**Action item:** Could the listing be repeated exactly, with every picture dropped?

**Exercise materials:**
== Segment start ==

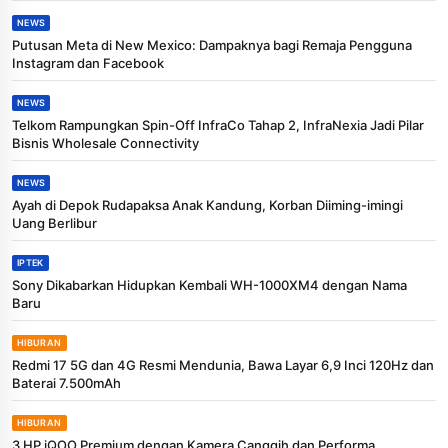
NEWS
Putusan Meta di New Mexico: Dampaknya bagi Remaja Pengguna
Instagram dan Facebook
NEWS
Telkom Rampungkan Spin-Off InfraCo Tahap 2, InfraNexia Jadi Pilar
Bisnis Wholesale Connectivity
NEWS
Ayah di Depok Rudapaksa Anak Kandung, Korban Diiming-imingi
Uang Berlibur
IPTEK
Sony Dikabarkan Hidupkan Kembali WH-1000XM4 dengan Nama
Baru
HIBURAN
Redmi 17 5G dan 4G Resmi Mendunia, Bawa Layar 6,9 Inci 120Hz dan
Baterai 7.500mAh
HIBURAN
3 HP iQOO Premium dengan Kamera Canggih dan Performa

== Segment end ==

**Solution to the exercise:**
NEWS
Putusan Meta di New Mexico: Dampaknya bagi Remaja Pengguna
Instagram dan Facebook
NEWS
Telkom Rampungkan Spin-Off InfraCo Tahap 2, InfraNexia Jadi Pilar
Bisnis Wholesale Connectivity
NEWS
Ayah di Depok Rudapaksa Anak Kandung, Korban Diiming-imingi
Uang Berlibur
IPTEK
Sony Dikabarkan Hidupkan Kembali WH-1000XM4 dengan Nama
Baru
HIBURAN
Redmi 17 5G dan 4G Resmi Mendunia, Bawa Layar 6,9 Inci 120Hz dan
Baterai 7.500mAh
HIBURAN
3 HP iQOO Premium dengan Kamera Canggih dan Performa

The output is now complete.